My cultural experience of Armenianness tells me that in the course of modern Armenian Diaspora history the practice of raising children who have successfully proven themselves as professionals, while remaining predominantly complacent and inactive as political beings, has been the norm rather than the exception.

This type of relationship between the personal and the social has not been without its reasons. As my generation of Armenian youth came of age in the decades that followed the end of World War II, our parents, teachers, cultural and athletic workers, and political leaders engaged in a general campaign aimed at dissuading us from involvement in issues of social justice. Instead, they encouraged us, with considerable degrees of skill and shrewdness to their credit, to succeed at the politics of the personal.

Whether it was to obtain entrepreneurial savvy, or to attain social status and fame, the definitions of such success often included two criteria, safety and comfort, both of which have since assumed emblematic proportions in the lexicon of Armenian cultural upbringing in the Diaspora. While busy inculcating the politics of indifference towards what happened in the world at large, our leaders did not desist from reminding us of the terrible injustices committed against the Armenians by the perpetrators of the 1915 Genocide, and in that light, of our responsibility—as the youth who were soon to inherit the burden of restituting the forsaken motherland—to make sure that the Armenian Cause received the redress it so justly deserved.

To prepare for this goal both the mainstream Armenian political parties and the Armenian Church made a variety of educational, cultural, athletic, and political activities available to us. This was done so that we would be ready, as it was customary to say then, for the day of reckoning—the time, when it came, to rise and demand of the world the reparations we had been blatantly denied throughout the darkest moments of our history.

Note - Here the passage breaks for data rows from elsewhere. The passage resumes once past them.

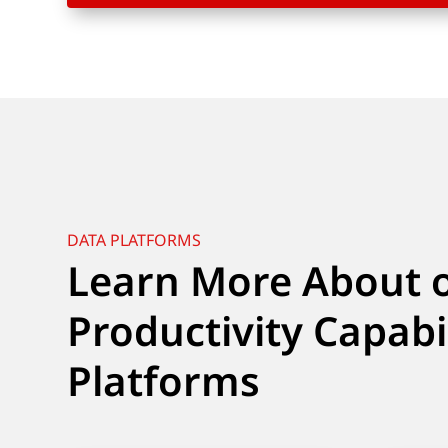
DATA PLATFORMS
Learn More About 
Productivity Capabi
Platforms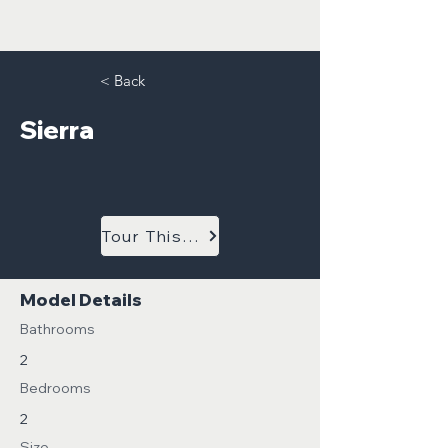
< Back
Sierra
Tour This Model
Model Details
Bathrooms
2
Bedrooms
2
Size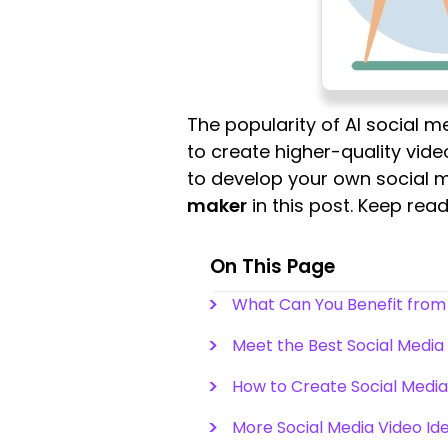
The popularity of AI social 
to create higher-quality video
to develop your own social m
maker
in this post. Keep re
On This Page
What Can You Benefit from 
Meet the Best Social Media
How to Create Social Media 
More Social Media Video Id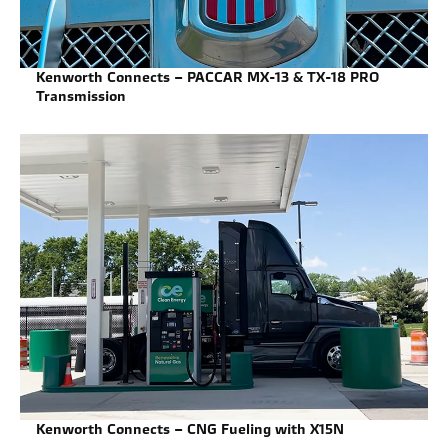
Kenworth Connects – PACCAR MX-13 & TX-18 PRO
Transmission
Kenworth Connects – CNG Fueling with X15N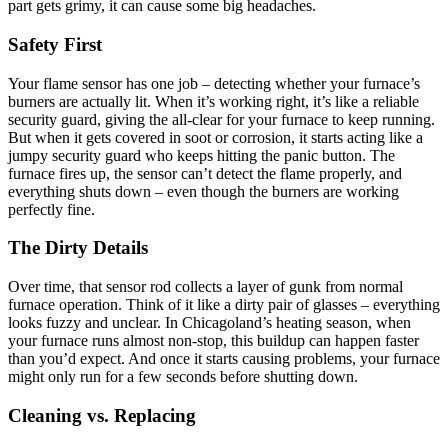
part gets grimy, it can cause some big headaches.
Safety First
Your flame sensor has one job – detecting whether your furnace’s
burners are actually lit. When it’s working right, it’s like a reliable
security guard, giving the all-clear for your furnace to keep running.
But when it gets covered in soot or corrosion, it starts acting like a
jumpy security guard who keeps hitting the panic button. The
furnace fires up, the sensor can’t detect the flame properly, and
everything shuts down – even though the burners are working
perfectly fine.
The Dirty Details
Over time, that sensor rod collects a layer of gunk from normal
furnace operation. Think of it like a dirty pair of glasses – everything
looks fuzzy and unclear. In Chicagoland’s heating season, when
your furnace runs almost non-stop, this buildup can happen faster
than you’d expect. And once it starts causing problems, your furnace
might only run for a few seconds before shutting down.
Cleaning vs. Replacing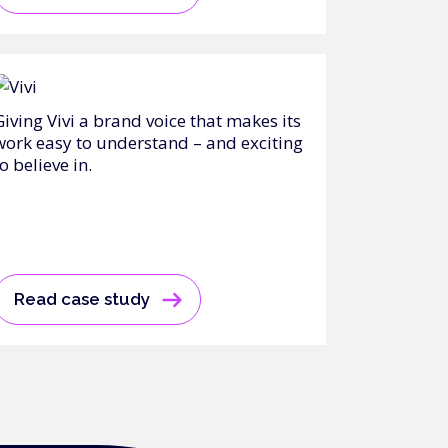
Giving Vivi a brand voice that makes its
work easy to understand – and exciting
o believe in.
Read case study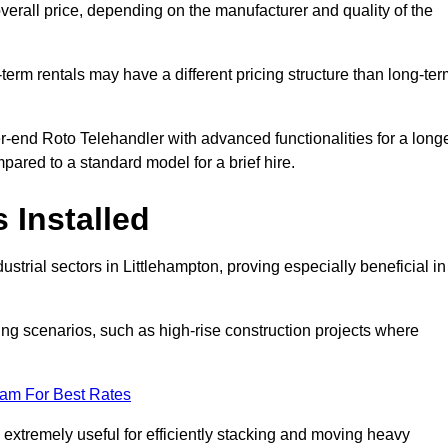
verall price, depending on the manufacturer and quality of the
-term rentals may have a different pricing structure than long-te
r-end Roto Telehandler with advanced functionalities for a long
pared to a standard model for a brief hire.
 Installed
strial sectors in Littlehampton, proving especially beneficial in
ing scenarios, such as high-rise construction projects where
eam For Best Rates
s extremely useful for efficiently stacking and moving heavy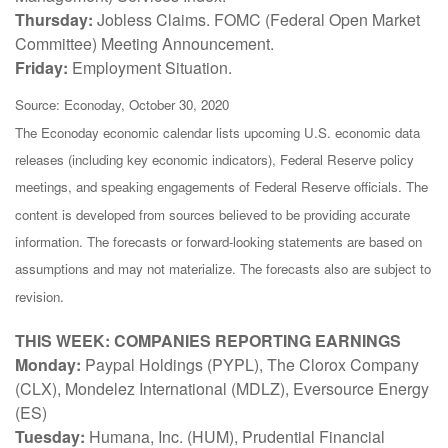
Thursday:
Jobless Claims. FOMC (Federal Open Market
Committee) Meeting Announcement.
Friday:
Employment Situation.
Source: Econoday, October 30, 2020
The Econoday economic calendar lists upcoming U.S. economic data
releases (including key economic indicators), Federal Reserve policy
meetings, and speaking engagements of Federal Reserve officials. The
content is developed from sources believed to be providing accurate
information. The forecasts or forward-looking statements are based on
assumptions and may not materialize. The forecasts also are subject to
revision.
THIS WEEK: COMPANIES REPORTING EARNINGS
Monday:
Paypal Holdings (PYPL), The Clorox Company
(CLX), Mondelez International (MDLZ), Eversource Energy
(ES)
Tuesday:
Humana, Inc. (HUM), Prudential Financial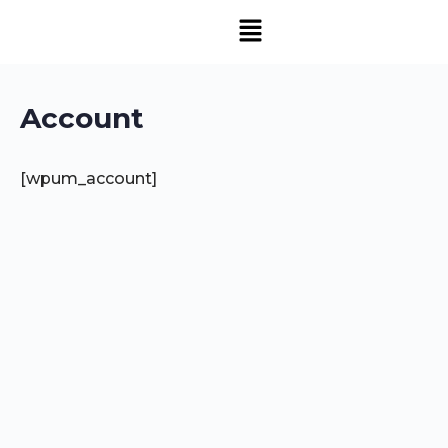
Account
[wpum_account]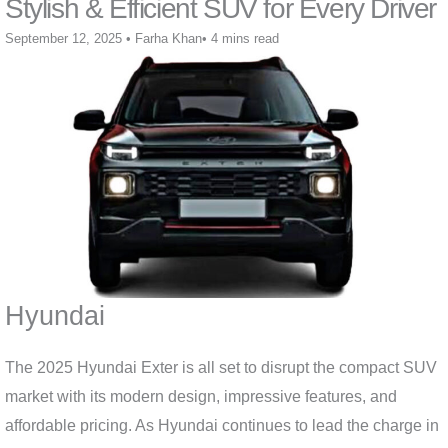
Stylish & Efficient SUV for Every Driver
September 12, 2025
•
Farha Khan
•
4 mins read
Hyundai
The 2025 Hyundai Exter is all set to disrupt the compact SUV
market with its modern design, impressive features, and
affordable pricing. As Hyundai continues to lead the charge in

As that day is yet to arrive, so few people ever took the time to alert us, back then, to the obvious reality that to expect others to throw the weight of their support behind the Armenian Cause, while Armenians remained reluctant to commit themselves unequivocally and universally to issues of social justice, was at best a non sequitur. Unless, of course, we were primarily interested in the delivery of justice from the vantage point of power politics rather than truth, a position evidently favored by our leaders.

As our generations matured, the nature and range of justifications used by the political and cultural leadership of the Armenian Diaspora to reign in and goad their followers into the particular brand of political awareness that has since become synonymous with the core meaning of contemporary Armenian political activism became clearer.

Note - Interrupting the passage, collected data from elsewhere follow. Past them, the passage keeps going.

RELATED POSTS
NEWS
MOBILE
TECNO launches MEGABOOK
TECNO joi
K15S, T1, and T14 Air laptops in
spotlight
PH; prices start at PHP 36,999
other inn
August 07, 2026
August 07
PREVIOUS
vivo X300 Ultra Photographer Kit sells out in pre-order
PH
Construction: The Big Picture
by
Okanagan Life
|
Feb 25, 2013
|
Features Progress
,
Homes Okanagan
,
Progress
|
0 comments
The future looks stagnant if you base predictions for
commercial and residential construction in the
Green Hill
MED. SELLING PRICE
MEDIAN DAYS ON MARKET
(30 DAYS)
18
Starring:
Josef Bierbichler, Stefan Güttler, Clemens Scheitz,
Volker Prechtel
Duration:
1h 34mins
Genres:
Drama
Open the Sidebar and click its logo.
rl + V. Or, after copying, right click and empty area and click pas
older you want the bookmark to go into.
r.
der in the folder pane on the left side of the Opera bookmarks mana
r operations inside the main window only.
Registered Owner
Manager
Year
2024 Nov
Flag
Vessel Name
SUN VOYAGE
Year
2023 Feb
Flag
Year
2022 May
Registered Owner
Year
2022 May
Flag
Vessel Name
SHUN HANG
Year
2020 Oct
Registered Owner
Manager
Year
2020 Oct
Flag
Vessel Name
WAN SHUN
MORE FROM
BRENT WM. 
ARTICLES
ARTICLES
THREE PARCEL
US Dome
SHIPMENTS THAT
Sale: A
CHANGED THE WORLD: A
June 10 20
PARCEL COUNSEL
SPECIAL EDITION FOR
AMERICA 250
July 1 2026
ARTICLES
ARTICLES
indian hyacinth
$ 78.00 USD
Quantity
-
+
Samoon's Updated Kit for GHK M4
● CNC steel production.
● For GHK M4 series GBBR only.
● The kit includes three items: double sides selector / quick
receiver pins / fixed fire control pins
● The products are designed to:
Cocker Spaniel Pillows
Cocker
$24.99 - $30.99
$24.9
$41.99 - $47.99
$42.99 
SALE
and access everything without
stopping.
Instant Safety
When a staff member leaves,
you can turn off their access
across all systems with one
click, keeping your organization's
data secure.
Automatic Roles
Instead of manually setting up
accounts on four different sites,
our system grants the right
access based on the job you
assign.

The limits of this awareness, this political position, are defined by a scheme, which is characterized by its advocacy of Eurocentric and orientalist ideologies, and by its implicit discouragement of any systematic attempt at critiquing the West’s current hegemonic control of the world. As it espouses these ideologies, the scheme ranks the peoples and cultures of the world on a totem pole at the top of which sit the Anglo-Germanic cultures of Europe and North America. Within this hierarchy a precarious niche is reserved for the Armenians, one that places them in close proximity to the pinnacle of power, to things and ways of being European.

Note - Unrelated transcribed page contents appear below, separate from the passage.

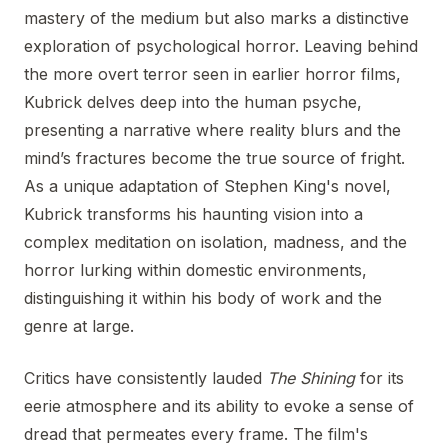
mastery of the medium but also marks a distinctive
exploration of psychological horror. Leaving behind
the more overt terror seen in earlier horror films,
Kubrick delves deep into the human psyche,
presenting a narrative where reality blurs and the
mind’s fractures become the true source of fright.
As a unique adaptation of Stephen King's novel,
Kubrick transforms his haunting vision into a
complex meditation on isolation, madness, and the
horror lurking within domestic environments,
distinguishing it within his body of work and the
genre at large.
Critics have consistently lauded
The Shining
for its
eerie atmosphere and its ability to evoke a sense of
dread that permeates every frame. The film's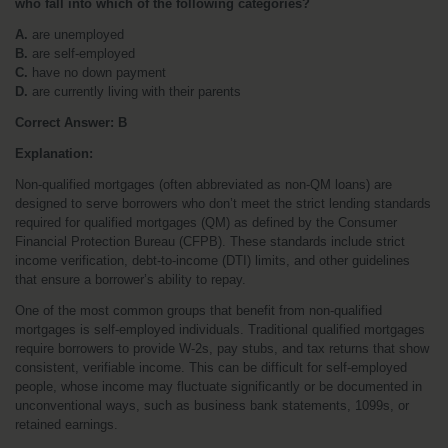
who fall into which of the following categories?
A.
 are unemployed
B.
 are self-employed
C.
 have no down payment
D.
 are currently living with their parents
Correct Answer: B
Explanation:
Non-qualified mortgages (often abbreviated as non-QM loans) are 
designed to serve borrowers who don’t meet the strict lending standards 
required for qualified mortgages (QM) as defined by the Consumer 
Financial Protection Bureau (CFPB). These standards include strict 
income verification, debt-to-income (DTI) limits, and other guidelines 
that ensure a borrower’s ability to repay.
One of the most common groups that benefit from non-qualified 
mortgages is self-employed individuals. Traditional qualified mortgages 
require borrowers to provide W-2s, pay stubs, and tax returns that show 
consistent, verifiable income. This can be difficult for self-employed 
people, whose income may fluctuate significantly or be documented in 
unconventional ways, such as business bank statements, 1099s, or 
retained earnings.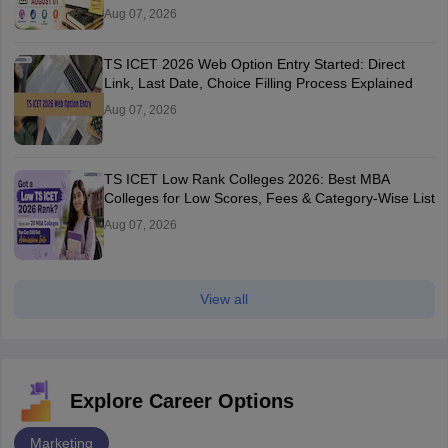
Aug 07, 2026
TS ICET 2026 Web Option Entry Started: Direct
Link, Last Date, Choice Filling Process Explained
Aug 07, 2026
TS ICET Low Rank Colleges 2026: Best MBA
Colleges for Low Scores, Fees & Category-Wise List
Aug 07, 2026
View all
Explore Career Options
Marketing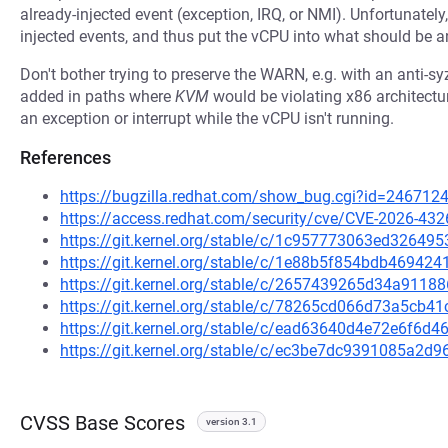
already-injected event (exception, IRQ, or NMI). Unfortunate
injected events, and thus put the vCPU into what should be a
Don't bother trying to preserve the WARN, e.g. with an anti-s
added in paths where
KVM
would be violating x86 architectu
an exception or interrupt while the vCPU isn't running.
References
https://bugzilla.redhat.com/show_bug.cgi?id=246712
https://access.redhat.com/security/cve/CVE-2026-432
https://git.kernel.org/stable/c/1c957773063ed3264
https://git.kernel.org/stable/c/1e88b5f854bdb4694
https://git.kernel.org/stable/c/2657439265d34a91
https://git.kernel.org/stable/c/78265cd066d73a5cb
https://git.kernel.org/stable/c/ead63640d4e72e6f6d
https://git.kernel.org/stable/c/ec3be7dc9391085a2
CVSS Base Scores
version 3.1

Precarious, because in such positioning the scheme pays little credence to the inherent role played by power politics in the logic of the hierarchy. Instead, it inflates the importance of such criteria as Armenia’s presumed, yet contested, geographic proximity to the West, and Armenians’ denominational affiliation with the West’s major religion, Christianity. In other words, we are sold an ideological package, which tries to reassure us that the price we need to pay in order to have Westerners treat us as their cultural equals, and accept our mutual denominational kinship, outweighs the demerits of the tepid positions we as a people have assumed vis-à-vis issues of social justice globally. This is the price we must pay; we are told, in order to secure the future survival of Armenian nationhood.

The range of the disenfranchised, those who occupy the lower rungs of the totem pole of power within the hierarchy, is broad. It includes numerous constituencies of national, ethnic, racial, and religious origin, mostly of darker shades of skin. All Moslems, for instance, notwithstanding the bitter and brutal experiences Armenians have had with and under the Turks, qualify. But so do others, most of whom are virtually not to be blamed for the havoc that was the Armenian Genocide.

The list includes the blacks, whether of African or African American ancestry, various constituencies of Asian descent, and the indigenous inhabitants of the American and Australian continents. So is set the stage for young Armenians to degrade and mock covertly, and when social circumstances allow, overtly, those they have been culturally conditioned to view as their racial subordinates. Other types of implicit justifications and rationalizations have also been used by the mainstream Armenian power brokers to exclude: the poor, “because they are inherently lazy and incapable, otherwise they would have made more of themselves than they have”; the communists and socialists, “because they oppose the sanctity of private property and the private initiative, and because—since they too are lazy—of an ostensible tendency to look to the state for hand me downs, instead of living by the sweat of their brow”; and the homosexuals, because of an unexamined and unchallenged Armenian fixation on the types of biblical interpretations that define this population and their behavior as immoral and sinful.

As it labels those worthy of inclusion, and those on the fringe, the undesirables, the scope of negative impact displayed by the scheme of Armenian ethnic exclusionary politics reaches broad constituencies of Armenians and non-Armenians alike. The stigma the scheme doles out for the latter is more obvious, its discriminatory and otherizing intentions more brazen. The Odars (foreigners; the others)—as many Armenians use the term in mixed dosages of affection and xenophobia to refer to non-Armenians—are not the same as us, the story goes.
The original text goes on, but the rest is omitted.